Previously described by this author as a "ficticious enemy", Broughton Archipelago sea lice (or salmon lice- Lepeophtheirus salmonis) was deemed not to have caused the death of wild out-migrating juvenile salmon in 2007 and 2008, according to the BC Pacific Salmon Forum. In its final report, the Forum explains the findings of a combination of laboratory experiments and studies in the field.

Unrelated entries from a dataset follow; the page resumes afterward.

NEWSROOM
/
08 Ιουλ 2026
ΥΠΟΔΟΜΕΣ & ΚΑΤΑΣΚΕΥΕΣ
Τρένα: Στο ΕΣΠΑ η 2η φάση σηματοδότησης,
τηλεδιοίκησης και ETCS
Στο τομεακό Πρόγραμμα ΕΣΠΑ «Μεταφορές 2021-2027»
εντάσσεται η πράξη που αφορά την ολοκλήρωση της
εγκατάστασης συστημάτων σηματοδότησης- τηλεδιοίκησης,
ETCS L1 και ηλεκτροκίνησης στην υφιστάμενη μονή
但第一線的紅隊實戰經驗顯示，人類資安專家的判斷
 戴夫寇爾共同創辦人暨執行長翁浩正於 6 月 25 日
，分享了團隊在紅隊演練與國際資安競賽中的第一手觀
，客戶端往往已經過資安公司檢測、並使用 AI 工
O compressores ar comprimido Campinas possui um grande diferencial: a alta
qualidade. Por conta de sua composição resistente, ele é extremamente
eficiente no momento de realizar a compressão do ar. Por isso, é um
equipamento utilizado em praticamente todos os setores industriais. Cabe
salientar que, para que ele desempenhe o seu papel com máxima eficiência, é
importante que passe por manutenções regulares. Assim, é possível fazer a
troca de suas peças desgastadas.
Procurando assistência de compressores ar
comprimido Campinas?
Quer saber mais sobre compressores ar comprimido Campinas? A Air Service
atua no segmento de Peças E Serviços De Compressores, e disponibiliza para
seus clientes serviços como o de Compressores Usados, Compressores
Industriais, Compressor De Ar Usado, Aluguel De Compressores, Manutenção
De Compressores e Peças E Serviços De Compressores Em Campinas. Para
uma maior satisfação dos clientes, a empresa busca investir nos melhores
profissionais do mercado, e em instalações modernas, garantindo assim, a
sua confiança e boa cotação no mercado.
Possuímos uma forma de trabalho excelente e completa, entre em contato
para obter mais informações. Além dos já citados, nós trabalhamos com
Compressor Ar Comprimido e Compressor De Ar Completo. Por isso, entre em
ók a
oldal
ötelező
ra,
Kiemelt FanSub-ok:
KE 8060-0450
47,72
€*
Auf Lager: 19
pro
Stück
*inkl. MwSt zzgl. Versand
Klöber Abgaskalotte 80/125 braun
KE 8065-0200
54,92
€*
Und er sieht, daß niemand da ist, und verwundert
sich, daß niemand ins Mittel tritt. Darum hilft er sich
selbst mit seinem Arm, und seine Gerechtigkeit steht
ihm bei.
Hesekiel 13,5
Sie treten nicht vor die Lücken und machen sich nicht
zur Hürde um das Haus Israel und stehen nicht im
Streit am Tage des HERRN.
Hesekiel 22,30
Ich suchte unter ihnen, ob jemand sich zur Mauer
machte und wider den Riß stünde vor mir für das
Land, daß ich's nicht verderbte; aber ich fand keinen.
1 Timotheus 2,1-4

In laboratory trials, a level of 7.5 sea lice per gram of fish weight (3-4 sea lice on a 0.5 g pink salmon smolt) was reported to be lethal. This is in stark contrast with research findings in Europe, where Norwegian scientists have found that levels of their version of the L. salmonis can be lethal for Atlantic salmon smolts at levels as low as 1.3 lice per gram of fish. Pink salmon juveniles in excess of 1g also seemed to be capable of a considerable degree of shedding of lice.

Intensive field monitoring programs in the Broughton in 2007 and 2008 measured levels of sea lice on juvenile pink and chum and, "using the same threshold level, found no lice levels on pink salmon juveniles that would produce fish mortality". The Forum explains that some fish may have died from sea lice infections before they were detected, but this doesn't appear to have been a problem in other studies, where large numbers of sea lice-infected fish have been reported. The Forum also cautions readers that the extrapolation of laboratory-obtained data to the field may be problematic.

The BC Pacific Salmon Forum was established in December 2004, and spent most of its CAD$5 million (~€ 3.1 million) budget on research around sea lice and its potential effect on wild salmon in the Broughton Archipelago. Researchers were summoned from a wide range of interests, from Governmental regulatory agencies as well as from the scientific community usually critical of salmon farming in its presently practised form.